Task requirements:
Copy the records below exactly. Include all of them.

=== Supplied data ===

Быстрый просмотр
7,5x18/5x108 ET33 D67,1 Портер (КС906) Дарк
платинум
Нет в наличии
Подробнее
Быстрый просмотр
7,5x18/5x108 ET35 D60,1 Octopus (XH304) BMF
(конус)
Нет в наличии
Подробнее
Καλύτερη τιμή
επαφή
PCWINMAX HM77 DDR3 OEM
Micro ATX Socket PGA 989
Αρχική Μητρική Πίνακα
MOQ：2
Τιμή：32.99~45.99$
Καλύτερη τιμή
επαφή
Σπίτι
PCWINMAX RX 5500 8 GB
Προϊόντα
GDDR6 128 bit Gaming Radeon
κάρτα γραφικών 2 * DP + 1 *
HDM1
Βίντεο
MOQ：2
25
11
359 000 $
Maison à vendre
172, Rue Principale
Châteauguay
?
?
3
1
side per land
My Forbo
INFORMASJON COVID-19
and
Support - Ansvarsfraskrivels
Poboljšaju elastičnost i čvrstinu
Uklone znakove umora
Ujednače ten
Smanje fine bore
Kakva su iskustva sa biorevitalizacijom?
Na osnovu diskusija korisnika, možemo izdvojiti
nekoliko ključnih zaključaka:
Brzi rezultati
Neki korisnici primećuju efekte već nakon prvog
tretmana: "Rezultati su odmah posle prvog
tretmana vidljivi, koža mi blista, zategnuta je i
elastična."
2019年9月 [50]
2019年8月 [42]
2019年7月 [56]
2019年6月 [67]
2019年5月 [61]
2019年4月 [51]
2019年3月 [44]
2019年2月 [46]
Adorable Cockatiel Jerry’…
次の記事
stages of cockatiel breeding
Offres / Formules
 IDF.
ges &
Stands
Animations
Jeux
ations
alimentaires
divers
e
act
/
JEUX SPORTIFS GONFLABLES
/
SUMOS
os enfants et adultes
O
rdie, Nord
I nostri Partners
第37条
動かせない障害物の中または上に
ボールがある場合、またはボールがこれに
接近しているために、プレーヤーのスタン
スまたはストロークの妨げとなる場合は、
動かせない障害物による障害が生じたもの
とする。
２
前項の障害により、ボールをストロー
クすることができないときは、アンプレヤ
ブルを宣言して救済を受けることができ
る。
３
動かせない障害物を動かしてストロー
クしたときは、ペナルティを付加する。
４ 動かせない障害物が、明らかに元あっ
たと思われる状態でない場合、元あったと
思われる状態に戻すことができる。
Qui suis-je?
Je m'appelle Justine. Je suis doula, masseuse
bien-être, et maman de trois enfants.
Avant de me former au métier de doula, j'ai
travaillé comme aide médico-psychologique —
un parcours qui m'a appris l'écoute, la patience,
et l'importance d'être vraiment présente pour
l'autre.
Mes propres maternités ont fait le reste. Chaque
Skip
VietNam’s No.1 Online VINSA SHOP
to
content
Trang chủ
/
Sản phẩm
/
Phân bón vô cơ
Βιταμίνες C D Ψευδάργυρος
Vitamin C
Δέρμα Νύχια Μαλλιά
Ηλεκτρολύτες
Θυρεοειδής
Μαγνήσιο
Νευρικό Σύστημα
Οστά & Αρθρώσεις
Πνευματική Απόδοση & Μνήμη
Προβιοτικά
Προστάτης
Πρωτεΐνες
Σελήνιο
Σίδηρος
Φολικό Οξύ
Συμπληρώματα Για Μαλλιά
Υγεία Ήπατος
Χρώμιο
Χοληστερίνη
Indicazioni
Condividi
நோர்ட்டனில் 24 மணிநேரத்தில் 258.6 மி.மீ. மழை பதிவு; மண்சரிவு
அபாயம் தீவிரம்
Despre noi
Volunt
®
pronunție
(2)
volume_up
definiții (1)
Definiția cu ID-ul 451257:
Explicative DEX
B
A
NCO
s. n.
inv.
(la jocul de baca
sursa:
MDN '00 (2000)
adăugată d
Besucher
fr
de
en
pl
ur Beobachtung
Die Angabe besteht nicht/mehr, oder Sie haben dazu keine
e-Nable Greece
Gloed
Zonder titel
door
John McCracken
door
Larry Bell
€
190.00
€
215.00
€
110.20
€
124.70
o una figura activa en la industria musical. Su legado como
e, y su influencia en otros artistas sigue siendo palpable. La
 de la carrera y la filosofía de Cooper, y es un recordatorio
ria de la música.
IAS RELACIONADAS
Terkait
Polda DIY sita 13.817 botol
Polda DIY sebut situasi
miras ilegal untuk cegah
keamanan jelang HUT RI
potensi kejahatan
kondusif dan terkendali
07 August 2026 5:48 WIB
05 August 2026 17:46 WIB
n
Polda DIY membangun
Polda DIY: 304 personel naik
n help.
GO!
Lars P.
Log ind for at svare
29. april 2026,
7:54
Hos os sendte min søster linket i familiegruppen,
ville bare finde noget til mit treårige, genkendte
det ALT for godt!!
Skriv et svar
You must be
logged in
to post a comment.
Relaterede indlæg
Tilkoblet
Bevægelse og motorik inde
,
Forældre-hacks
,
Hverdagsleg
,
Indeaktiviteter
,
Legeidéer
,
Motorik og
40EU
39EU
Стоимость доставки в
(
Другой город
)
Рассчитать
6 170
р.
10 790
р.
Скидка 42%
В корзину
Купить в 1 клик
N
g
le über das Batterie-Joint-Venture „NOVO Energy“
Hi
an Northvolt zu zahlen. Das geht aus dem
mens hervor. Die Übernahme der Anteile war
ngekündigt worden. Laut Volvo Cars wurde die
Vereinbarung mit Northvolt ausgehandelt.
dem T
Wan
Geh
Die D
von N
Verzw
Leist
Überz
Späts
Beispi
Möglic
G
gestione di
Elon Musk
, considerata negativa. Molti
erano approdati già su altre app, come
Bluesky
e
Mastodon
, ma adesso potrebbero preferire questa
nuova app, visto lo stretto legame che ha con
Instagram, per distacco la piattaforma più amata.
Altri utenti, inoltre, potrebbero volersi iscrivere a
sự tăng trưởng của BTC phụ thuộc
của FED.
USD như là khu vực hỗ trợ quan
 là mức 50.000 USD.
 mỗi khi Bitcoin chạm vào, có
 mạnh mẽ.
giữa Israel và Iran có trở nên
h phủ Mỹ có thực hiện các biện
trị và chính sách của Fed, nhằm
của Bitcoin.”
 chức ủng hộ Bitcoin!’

===

Exercise output:
Быстрый просмотр
7,5x18/5x108 ET33 D67,1 Портер (КС906) Дарк
платинум
Нет в наличии
Подробнее
Быстрый просмотр
7,5x18/5x108 ET35 D60,1 Octopus (XH304) BMF
(конус)
Нет в наличии
Подробнее
Καλύτερη τιμή
επαφή
PCWINMAX HM77 DDR3 OEM
Micro ATX Socket PGA 989
Αρχική Μητρική Πίνακα
MOQ：2
Τιμή：32.99~45.99$
Καλύτερη τιμή
επαφή
Σπίτι
PCWINMAX RX 5500 8 GB
Προϊόντα
GDDR6 128 bit Gaming Radeon
κάρτα γραφικών 2 * DP + 1 *
HDM1
Βίντεο
MOQ：2
25
11
359 000 $
Maison à vendre
172, Rue Principale
Châteauguay
?
?
3
1
side per land
My Forbo
INFORMASJON COVID-19
and
Support - Ansvarsfraskrivels
Poboljšaju elastičnost i čvrstinu
Uklone znakove umora
Ujednače ten
Smanje fine bore
Kakva su iskustva sa biorevitalizacijom?
Na osnovu diskusija korisnika, možemo izdvojiti
nekoliko ključnih zaključaka:
Brzi rezultati
Neki korisnici primećuju efekte već nakon prvog
tretmana: "Rezultati su odmah posle prvog
tretmana vidljivi, koža mi blista, zategnuta je i
elastična."
2019年9月 [50]
2019年8月 [42]
2019年7月 [56]
2019年6月 [67]
2019年5月 [61]
2019年4月 [51]
2019年3月 [44]
2019年2月 [46]
Adorable Cockatiel Jerry’…
次の記事
stages of cockatiel breeding
Offres / Formules
 IDF.
ges &
Stands
Animations
Jeux
ations
alimentaires
divers
e
act
/
JEUX SPORTIFS GONFLABLES
/
SUMOS
os enfants et adultes
O
rdie, Nord
I nostri Partners
第37条
動かせない障害物の中または上に
ボールがある場合、またはボールがこれに
接近しているために、プレーヤーのスタン
スまたはストロークの妨げとなる場合は、
動かせない障害物による障害が生じたもの
とする。
２
前項の障害により、ボールをストロー
クすることができないときは、アンプレヤ
ブルを宣言して救済を受けることができ
る。
３
動かせない障害物を動かしてストロー
クしたときは、ペナルティを付加する。
４ 動かせない障害物が、明らかに元あっ
たと思われる状態でない場合、元あったと
思われる状態に戻すことができる。
Qui suis-je?
Je m'appelle Justine. Je suis doula, masseuse
bien-être, et maman de trois enfants.
Avant de me former au métier de doula, j'ai
travaillé comme aide médico-psychologique —
un parcours qui m'a appris l'écoute, la patience,
et l'importance d'être vraiment présente pour
l'autre.
Mes propres maternités ont fait le reste. Chaque
Skip
VietNam’s No.1 Online VINSA SHOP
to
content
Trang chủ
/
Sản phẩm
/
Phân bón vô cơ
Βιταμίνες C D Ψευδάργυρος
Vitamin C
Δέρμα Νύχια Μαλλιά
Ηλεκτρολύτες
Θυρεοειδής
Μαγνήσιο
Νευρικό Σύστημα
Οστά & Αρθρώσεις
Πνευματική Απόδοση & Μνήμη
Προβιοτικά
Προστάτης
Πρωτεΐνες
Σελήνιο
Σίδηρος
Φολικό Οξύ
Συμπληρώματα Για Μαλλιά
Υγεία Ήπατος
Χρώμιο
Χοληστερίνη
Indicazioni
Condividi
நோர்ட்டனில் 24 மணிநேரத்தில் 258.6 மி.மீ. மழை பதிவு; மண்சரிவு
அபாயம் தீவிரம்
Despre noi
Volunt
®
pronunție
(2)
volume_up
definiții (1)
Definiția cu ID-ul 451257:
Explicative DEX
B
A
NCO
s. n.
inv.
(la jocul de baca
sursa:
MDN '00 (2000)
adăugată d
Besucher
fr
de
en
pl
ur Beobachtung
Die Angabe besteht nicht/mehr, oder Sie haben dazu keine
e-Nable Greece
Gloed
Zonder titel
door
John McCracken
door
Larry Bell
€
190.00
€
215.00
€
110.20
€
124.70
o una figura activa en la industria musical. Su legado como
e, y su influencia en otros artistas sigue siendo palpable. La
 de la carrera y la filosofía de Cooper, y es un recordatorio
ria de la música.
IAS RELACIONADAS
Terkait
Polda DIY sita 13.817 botol
Polda DIY sebut situasi
miras ilegal untuk cegah
keamanan jelang HUT RI
potensi kejahatan
kondusif dan terkendali
07 August 2026 5:48 WIB
05 August 2026 17:46 WIB
n
Polda DIY membangun
Polda DIY: 304 personel naik
n help.
GO!
Lars P.
Log ind for at svare
29. april 2026,
7:54
Hos os sendte min søster linket i familiegruppen,
ville bare finde noget til mit treårige, genkendte
det ALT for godt!!
Skriv et svar
You must be
logged in
to post a comment.
Relaterede indlæg
Tilkoblet
Bevægelse og motorik inde
,
Forældre-hacks
,
Hverdagsleg
,
Indeaktiviteter
,
Legeidéer
,
Motorik og
40EU
39EU
Стоимость доставки в
(
Другой город
)
Рассчитать
6 170
р.
10 790
р.
Скидка 42%
В корзину
Купить в 1 клик
N
g
le über das Batterie-Joint-Venture „NOVO Energy“
Hi
an Northvolt zu zahlen. Das geht aus dem
mens hervor. Die Übernahme der Anteile war
ngekündigt worden. Laut Volvo Cars wurde die
Vereinbarung mit Northvolt ausgehandelt.
dem T
Wan
Geh
Die D
von N
Verzw
Leist
Überz
Späts
Beispi
Möglic
G
gestione di
Elon Musk
, considerata negativa. Molti
erano approdati già su altre app, come
Bluesky
e
Mastodon
, ma adesso potrebbero preferire questa
nuova app, visto lo stretto legame che ha con
Instagram, per distacco la piattaforma più amata.
Altri utenti, inoltre, potrebbero volersi iscrivere a
sự tăng trưởng của BTC phụ thuộc
của FED.
USD như là khu vực hỗ trợ quan
 là mức 50.000 USD.
 mỗi khi Bitcoin chạm vào, có
 mạnh mẽ.
giữa Israel và Iran có trở nên
h phủ Mỹ có thực hiện các biện
trị và chính sách của Fed, nhằm
của Bitcoin.”
 chức ủng hộ Bitcoin!’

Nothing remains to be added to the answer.